## DATA PROVIDED
Content starts
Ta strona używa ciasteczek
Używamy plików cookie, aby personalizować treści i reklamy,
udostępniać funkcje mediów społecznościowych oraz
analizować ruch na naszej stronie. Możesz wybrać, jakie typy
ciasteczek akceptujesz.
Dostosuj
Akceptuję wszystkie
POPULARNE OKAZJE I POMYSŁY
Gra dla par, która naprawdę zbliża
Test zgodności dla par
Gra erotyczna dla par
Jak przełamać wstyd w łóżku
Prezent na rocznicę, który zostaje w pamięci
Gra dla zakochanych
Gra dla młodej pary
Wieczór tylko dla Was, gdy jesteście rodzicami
Content ends
Retrieve each line from the records above where the word "ciasteczek" occurs.

## SOLUTION FOR THIS EXERCISE
Ta strona używa ciasteczek
ciasteczek akceptujesz.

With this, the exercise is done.